On a small island on a tributary of the River Jary in Brazil stands a nine-foot high wooden cross with what seems a very odd decoration: a swastika.
Even stranger is that on the cross it reads "Joseph Greiner died here on 2.1.1936," which was three years before WWII officially started in 1939 (a year before the Japanese invasion of China in 1937, sometimes considered the start of the war) and over a decade before Nazis began making their way to Brazil, in hopes of hiding out in the South American country. So, what was a Nazi doing in Brazil halfway around the world in 1936? As the cross states it was "a death from fever in the service of German Research Work."
Known as the "Guayana Project," it was a mission of exploration and a testament to just how grand the Nazi's imagined their empire would be. As the report brought back to the Third Reich explained, "The two largest scantly populated, but rich in resources, areas on earth are in Siberia and South America. 'They alone offer spacious immigration and settlement possibilities for the Nordic peoples... For the more advanced white race it offers outstanding possibilities for exploitation."
In 1935, under the cover of collecting biological specimens, Schulz Kampfhenkel (the expedition leader), Joseph Greiner and another Nazi soldier, as well as many hired locals - described in a letter back to the Third Reich as not being able to be "measured in civilized terms as we known them in Germany" - explored the region bordering French Guyana and sent back details about how the Nazi's might infiltrate and begin colonizing the country for themselves. It was suggested that the country's already existing Germans, roughly a million at the time, might become the start of what would be the great South American Third Reich Empire.

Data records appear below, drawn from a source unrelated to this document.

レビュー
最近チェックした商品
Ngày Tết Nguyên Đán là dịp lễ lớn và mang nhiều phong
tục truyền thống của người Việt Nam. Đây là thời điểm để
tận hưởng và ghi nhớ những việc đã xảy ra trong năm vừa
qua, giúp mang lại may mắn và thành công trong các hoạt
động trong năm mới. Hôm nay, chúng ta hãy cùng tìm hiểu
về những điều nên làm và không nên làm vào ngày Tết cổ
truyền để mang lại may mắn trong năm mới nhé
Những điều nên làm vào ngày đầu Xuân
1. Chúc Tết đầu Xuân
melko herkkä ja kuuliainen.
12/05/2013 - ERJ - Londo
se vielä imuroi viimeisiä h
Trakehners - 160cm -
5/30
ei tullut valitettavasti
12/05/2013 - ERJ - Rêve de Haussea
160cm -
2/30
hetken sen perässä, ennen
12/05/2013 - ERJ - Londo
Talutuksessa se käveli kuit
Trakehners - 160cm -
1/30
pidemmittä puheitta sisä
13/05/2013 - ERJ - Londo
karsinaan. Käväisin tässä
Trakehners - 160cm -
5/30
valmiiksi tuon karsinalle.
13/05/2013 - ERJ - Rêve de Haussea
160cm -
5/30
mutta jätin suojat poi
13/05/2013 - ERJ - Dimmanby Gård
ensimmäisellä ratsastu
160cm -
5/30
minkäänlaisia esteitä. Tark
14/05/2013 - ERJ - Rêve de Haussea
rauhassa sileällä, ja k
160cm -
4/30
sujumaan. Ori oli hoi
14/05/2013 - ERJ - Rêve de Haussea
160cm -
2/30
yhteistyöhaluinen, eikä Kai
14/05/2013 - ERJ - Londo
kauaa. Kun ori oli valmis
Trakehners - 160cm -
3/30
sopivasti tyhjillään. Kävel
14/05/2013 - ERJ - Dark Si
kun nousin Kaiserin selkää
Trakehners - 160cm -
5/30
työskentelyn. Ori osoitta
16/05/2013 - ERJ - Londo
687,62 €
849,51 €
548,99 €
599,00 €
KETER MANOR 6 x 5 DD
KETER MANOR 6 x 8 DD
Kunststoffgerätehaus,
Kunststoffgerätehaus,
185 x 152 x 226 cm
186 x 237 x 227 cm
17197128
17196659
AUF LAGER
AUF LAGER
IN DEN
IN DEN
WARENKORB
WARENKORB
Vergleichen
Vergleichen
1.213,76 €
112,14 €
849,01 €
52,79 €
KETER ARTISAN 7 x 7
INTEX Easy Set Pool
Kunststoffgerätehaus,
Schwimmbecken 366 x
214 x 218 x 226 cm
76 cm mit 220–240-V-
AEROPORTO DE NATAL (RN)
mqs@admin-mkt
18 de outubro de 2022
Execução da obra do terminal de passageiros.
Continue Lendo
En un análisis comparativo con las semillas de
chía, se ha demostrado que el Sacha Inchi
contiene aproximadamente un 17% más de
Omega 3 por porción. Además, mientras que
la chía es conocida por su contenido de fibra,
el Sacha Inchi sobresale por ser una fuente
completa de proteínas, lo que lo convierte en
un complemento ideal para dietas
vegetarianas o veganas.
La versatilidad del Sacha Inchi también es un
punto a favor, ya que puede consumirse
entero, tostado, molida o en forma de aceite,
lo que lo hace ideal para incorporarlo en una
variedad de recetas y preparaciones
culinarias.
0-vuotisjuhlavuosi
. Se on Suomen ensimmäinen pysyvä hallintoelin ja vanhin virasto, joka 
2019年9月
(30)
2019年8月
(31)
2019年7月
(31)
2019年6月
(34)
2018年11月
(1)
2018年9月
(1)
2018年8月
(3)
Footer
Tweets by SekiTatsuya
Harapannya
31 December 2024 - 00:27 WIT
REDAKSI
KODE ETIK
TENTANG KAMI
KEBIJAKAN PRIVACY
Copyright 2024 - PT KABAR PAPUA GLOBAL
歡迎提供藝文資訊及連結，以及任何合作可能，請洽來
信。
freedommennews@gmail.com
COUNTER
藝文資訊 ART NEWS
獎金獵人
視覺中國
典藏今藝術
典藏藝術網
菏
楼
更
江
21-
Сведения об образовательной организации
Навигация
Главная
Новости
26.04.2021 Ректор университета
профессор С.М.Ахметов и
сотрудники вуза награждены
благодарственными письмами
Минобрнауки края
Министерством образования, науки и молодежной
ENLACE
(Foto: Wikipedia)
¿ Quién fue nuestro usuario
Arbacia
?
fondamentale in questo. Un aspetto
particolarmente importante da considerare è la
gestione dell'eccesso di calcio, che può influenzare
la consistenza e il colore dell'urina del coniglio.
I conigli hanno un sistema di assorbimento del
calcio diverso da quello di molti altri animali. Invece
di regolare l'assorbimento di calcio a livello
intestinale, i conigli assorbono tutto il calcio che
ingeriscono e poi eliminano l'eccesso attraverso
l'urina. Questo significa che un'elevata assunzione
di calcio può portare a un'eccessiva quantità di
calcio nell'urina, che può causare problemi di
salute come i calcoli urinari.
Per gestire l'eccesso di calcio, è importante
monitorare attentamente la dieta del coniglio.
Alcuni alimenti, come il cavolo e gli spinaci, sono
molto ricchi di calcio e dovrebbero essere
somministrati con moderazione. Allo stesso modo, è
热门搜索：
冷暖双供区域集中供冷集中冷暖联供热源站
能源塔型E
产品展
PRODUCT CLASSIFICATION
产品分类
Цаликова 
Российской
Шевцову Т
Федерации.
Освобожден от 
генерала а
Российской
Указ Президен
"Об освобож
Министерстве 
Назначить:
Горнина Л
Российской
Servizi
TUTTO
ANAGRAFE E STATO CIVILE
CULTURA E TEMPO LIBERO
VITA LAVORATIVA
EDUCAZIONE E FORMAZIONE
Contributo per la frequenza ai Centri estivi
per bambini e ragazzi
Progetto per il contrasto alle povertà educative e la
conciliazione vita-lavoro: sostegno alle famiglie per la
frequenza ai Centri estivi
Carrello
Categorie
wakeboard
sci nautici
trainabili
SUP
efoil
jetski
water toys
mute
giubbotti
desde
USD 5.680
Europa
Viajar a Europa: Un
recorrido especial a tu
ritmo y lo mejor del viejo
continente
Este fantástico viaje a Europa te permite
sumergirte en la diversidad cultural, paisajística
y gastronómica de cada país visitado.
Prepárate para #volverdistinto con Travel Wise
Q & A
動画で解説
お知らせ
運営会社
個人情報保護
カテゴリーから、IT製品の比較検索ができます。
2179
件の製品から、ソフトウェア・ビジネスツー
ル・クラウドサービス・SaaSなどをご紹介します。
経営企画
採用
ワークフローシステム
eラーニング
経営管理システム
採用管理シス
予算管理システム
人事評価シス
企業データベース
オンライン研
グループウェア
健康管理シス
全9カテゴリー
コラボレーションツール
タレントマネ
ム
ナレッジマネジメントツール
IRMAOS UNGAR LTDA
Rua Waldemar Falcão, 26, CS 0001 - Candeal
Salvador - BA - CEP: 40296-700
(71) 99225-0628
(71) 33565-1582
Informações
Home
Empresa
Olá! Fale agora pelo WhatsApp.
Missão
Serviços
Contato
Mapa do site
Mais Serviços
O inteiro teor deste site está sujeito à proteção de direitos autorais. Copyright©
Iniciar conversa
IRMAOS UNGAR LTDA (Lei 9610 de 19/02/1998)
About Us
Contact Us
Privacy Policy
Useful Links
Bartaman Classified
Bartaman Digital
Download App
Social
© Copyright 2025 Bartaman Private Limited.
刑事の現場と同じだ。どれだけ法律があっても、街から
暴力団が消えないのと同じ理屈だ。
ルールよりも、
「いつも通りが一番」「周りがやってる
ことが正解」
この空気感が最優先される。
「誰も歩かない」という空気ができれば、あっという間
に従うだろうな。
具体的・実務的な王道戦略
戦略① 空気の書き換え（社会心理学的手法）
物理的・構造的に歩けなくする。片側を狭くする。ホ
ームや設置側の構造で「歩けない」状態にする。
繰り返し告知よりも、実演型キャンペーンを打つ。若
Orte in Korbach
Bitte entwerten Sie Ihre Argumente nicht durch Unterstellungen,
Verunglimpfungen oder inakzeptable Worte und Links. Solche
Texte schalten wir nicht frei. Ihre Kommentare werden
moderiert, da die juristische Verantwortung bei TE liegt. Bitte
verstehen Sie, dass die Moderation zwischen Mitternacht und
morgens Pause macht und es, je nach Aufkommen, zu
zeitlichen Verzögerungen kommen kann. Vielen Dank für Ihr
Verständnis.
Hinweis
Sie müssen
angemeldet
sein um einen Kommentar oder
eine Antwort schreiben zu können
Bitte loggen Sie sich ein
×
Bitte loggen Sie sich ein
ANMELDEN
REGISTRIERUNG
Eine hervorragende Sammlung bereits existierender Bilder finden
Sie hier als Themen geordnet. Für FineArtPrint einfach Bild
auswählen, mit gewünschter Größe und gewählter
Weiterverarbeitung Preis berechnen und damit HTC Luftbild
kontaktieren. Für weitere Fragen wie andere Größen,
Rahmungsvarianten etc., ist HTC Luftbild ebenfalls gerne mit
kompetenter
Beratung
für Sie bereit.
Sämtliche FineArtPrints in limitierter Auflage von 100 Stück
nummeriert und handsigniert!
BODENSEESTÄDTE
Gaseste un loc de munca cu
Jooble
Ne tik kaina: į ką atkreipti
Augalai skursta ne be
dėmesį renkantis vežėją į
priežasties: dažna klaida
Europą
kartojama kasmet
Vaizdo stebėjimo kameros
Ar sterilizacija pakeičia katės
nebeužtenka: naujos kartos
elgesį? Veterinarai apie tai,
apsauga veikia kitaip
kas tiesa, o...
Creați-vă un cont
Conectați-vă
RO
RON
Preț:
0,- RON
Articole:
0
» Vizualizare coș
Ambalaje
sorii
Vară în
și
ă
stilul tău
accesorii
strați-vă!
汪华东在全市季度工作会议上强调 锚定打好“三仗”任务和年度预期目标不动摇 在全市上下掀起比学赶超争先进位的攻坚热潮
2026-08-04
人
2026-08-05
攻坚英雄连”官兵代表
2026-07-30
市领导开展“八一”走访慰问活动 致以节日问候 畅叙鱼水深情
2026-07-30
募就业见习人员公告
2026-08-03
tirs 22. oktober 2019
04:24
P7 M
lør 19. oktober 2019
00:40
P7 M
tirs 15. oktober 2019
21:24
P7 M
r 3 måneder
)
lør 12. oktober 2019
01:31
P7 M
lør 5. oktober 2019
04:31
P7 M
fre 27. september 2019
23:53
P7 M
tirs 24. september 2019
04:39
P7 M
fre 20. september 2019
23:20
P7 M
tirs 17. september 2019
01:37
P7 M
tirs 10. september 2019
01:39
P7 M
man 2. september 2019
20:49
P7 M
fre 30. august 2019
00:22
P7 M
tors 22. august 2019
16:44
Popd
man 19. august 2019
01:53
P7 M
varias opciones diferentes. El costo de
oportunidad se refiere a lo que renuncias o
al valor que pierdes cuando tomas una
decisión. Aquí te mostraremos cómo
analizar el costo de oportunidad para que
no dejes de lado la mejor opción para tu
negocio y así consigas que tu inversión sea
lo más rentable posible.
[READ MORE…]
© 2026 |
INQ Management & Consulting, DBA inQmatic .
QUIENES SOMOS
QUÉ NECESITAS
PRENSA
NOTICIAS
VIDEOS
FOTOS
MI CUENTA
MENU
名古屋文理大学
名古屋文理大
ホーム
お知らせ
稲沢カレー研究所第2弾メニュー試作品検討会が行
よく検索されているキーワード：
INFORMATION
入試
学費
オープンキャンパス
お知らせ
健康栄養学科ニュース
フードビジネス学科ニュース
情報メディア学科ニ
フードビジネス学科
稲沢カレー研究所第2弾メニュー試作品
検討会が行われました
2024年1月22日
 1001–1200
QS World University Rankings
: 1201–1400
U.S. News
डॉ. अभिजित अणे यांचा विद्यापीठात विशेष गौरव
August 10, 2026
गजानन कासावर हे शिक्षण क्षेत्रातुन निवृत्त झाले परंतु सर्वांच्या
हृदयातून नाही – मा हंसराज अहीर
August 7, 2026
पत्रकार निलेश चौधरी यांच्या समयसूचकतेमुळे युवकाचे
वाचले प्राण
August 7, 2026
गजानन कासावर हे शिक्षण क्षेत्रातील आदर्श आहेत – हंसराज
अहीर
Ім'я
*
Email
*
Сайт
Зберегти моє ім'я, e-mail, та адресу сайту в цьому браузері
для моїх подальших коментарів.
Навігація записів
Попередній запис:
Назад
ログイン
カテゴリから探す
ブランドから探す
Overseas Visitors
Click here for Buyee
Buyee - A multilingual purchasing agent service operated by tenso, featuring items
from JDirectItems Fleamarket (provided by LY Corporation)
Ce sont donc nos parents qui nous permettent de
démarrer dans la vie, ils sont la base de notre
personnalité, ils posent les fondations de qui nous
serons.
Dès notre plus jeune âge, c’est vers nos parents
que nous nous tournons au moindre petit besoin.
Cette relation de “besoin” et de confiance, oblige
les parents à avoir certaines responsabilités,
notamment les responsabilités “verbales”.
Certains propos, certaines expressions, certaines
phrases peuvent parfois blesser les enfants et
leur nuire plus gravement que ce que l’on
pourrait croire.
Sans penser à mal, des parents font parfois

Of course, this did not happen. Greiner died of malaria while on the expedition, and Kampfhenkel brought his report to the Reich. In the end it wasn't the malaria, or the jungle, that put a stop to the plans to expand into Brazil but bureaucracy, and a lack of interest. 'Given time, the plan may be submitted again" wrote Heinrich Himmler who was in charge of approving the plans.
Today all that remains of this monomaniacal plan is the graves of the Nazis who perished in pursuit of it, known to locals as the "Nazi Graveyard."